North Korea crisis: What will Russia do?
"It smells of freshness, and of our deep respect for our leader," the woman declared, smiling to the Russian TV camera.
A North Korean, she'd just sniffed a big red flower named after the country's former leader Kim Jong-il.
Part of a series of glowing reports on everyday life in the secretive state, covering topics from fashion to food, the moment was broadcast to millions of Russians watching state television over their breakfast.
The coverage suggested Russia was taking a rather different approach over North Korea's nuclear programme and its missile tests, two weeks after Donald Trump tweeted that the US military was "locked and loaded", primed to respond with what he called "military solutions".
Vladimir Putin has underlined those differences many times this week, warning against whipping up "military hysteria", and insisting that North Koreans would rather "eat grass" under more sanctions, than give up their weapons programme.
And while he has criticised recent missile tests as "provocative", he's also taken pains to explain them.
North Koreans remember the 2003 US invasion of Iraq over Saddam Hussein's alleged weapons programme, Mr Putin reasoned.
So the country sees becoming a nuclear state as its only sure-fire guarantee of self-defence.
'Paranoid'
"Russia believes that Pyongyang's aim is not to bomb anyone, that its [nuclear programme] is a deterrent against South Korea and the US," explains Alexander Gabuev of the Moscow Carnegie Centre.
"Russia understands that because it is just as paranoid about American 'democracy promotion' as North Korea is," he adds.
Personal experience is perhaps also partly why Russia - under US sanctions itself - opposes imposing further penalties on Pyongyang to halt its nuclear ambitions.
The US wants the international community to apply more economic pressure, including a full energy embargo and a ban on hiring North Korean labourers.
"What are we going to do? Stop all energy exports so people freeze and ambulances have no fuel to reach the sick?" asks Georgy Toloraya, a Russian diplomat who spent many years in North Korea.

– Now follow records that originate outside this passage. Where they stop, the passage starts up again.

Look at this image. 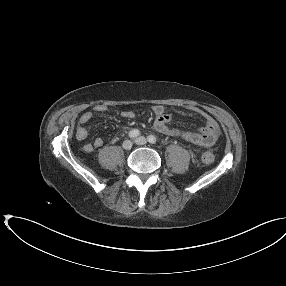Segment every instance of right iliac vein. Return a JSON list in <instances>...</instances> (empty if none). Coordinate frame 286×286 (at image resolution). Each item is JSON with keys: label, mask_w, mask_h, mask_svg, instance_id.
I'll use <instances>...</instances> for the list:
<instances>
[{"label": "right iliac vein", "mask_w": 286, "mask_h": 286, "mask_svg": "<svg viewBox=\"0 0 286 286\" xmlns=\"http://www.w3.org/2000/svg\"><path fill=\"white\" fill-rule=\"evenodd\" d=\"M132 141L131 140H125L122 144V147L125 149V150H130L132 148Z\"/></svg>", "instance_id": "right-iliac-vein-1"}]
</instances>
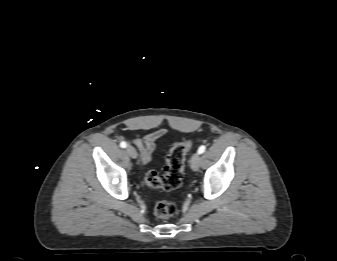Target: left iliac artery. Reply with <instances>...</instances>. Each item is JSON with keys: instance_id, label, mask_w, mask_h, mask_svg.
<instances>
[{"instance_id": "obj_1", "label": "left iliac artery", "mask_w": 337, "mask_h": 261, "mask_svg": "<svg viewBox=\"0 0 337 261\" xmlns=\"http://www.w3.org/2000/svg\"><path fill=\"white\" fill-rule=\"evenodd\" d=\"M205 150H206V146L202 145V146L199 147L198 153H199V154H202V153L205 152Z\"/></svg>"}]
</instances>
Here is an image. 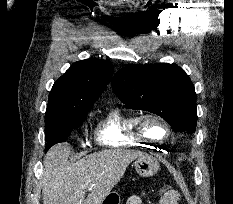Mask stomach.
<instances>
[{
	"label": "stomach",
	"instance_id": "0dacf381",
	"mask_svg": "<svg viewBox=\"0 0 233 204\" xmlns=\"http://www.w3.org/2000/svg\"><path fill=\"white\" fill-rule=\"evenodd\" d=\"M134 165L136 172L141 177H151L155 175L159 170V164L157 160L149 155L139 156ZM103 203L104 201L102 202V204Z\"/></svg>",
	"mask_w": 233,
	"mask_h": 204
}]
</instances>
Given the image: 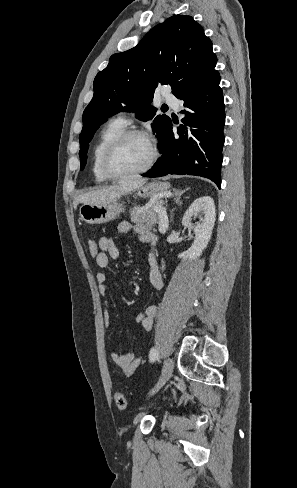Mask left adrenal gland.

He says Russia's position is motivated by a principle, rather than concern over lost trade.
President Putin himself described energy exports to its neighbour as "practically zero", though some 30,000 North Koreans are employed in logging and construction in Russia's Far East.
They are essentially hired out by the state which pockets most of their pay.
"It's not about whether Russia has any leverage. The question is why should we use that?" Mr Toloraya asks.
Buffer
"Our whole concept does not allow for the isolation and strangulation of North Korea, and the weakening of the regime," he explains.
Like China, Russia shares a border with North Korea and sees it as a buffer against South Korea, a political and military ally of the US.
Moscow and Beijing have presented their own road map for resolving the conflict.
As a first step, it calls for a joint freeze of Pyongyang's missile tests - and US and South Korean military exercises. The next step would be bringing all sides together for talks.
Leverage?
Some suggest that strategy is more about posturing than peace: that Russia wants to insert itself into another global crisis.
"Russia knows that plan won't fly, but it makes the US look bad," Alexander Gabuev argues. "At least China and Russia have a peaceful programme, whereas the US president is just tweeting about fire and fury."
He believes Moscow's leverage with Pyongyang these days is minimal, despite years of Soviet support for the regime.
But this week, following a trip to China, President Putin hosted the leaders of South Korea and Japan at an economic forum in eastern Russia, also attended by a delegation from North Korea.
Historic ties
They were in Vladivostok, which felt the tremors from Pyongyang's latest missile test.
"It's in our interests to have a peaceful, stable neighbour," Georgy Toloraya argues.
"As for North Korea, Russia is the least hostile of all the great powers involved in resolving this crisis," he says, insisting that historic ties mean Russia still knows "many people" who matter there.
A few years back, President Putin wrote off most of North Korea's Soviet-era debt in a major goodwill gesture.
Recent efforts to improve ties have included a ferry service to the peninsula, and even a North Korean tourism agency in Moscow, presumably banking on a rush of visitors keen to sniff flowers named after its leaders.
The ferry has since been suspended due to lack of demand.
All this is unfolding as Russia's relations with Washington have plummeted amid allegations of interference in the US elections, sanctions and tit-for-tat diplomatic expulsions.
That gives Moscow little incentive to back the US against Pyongyang. It knows the power to reward Russia by lifting sanctions now lies with a hostile US Congress.
'Creep towards war'
Meanwhile, Russian ties with China have been increasing in importance.
So the two continue to push for talks as the best way to prevent an accidental escalation of the Korean crisis into actual conflict.
"The Americans need to make contact [with Pyongyang] and the sooner the better. We can pass information on, if they want," says Mr Toloraya.
"Talks can go on for 10 or 20 years if necessary. But for that time we would have stability, not this creep towards war."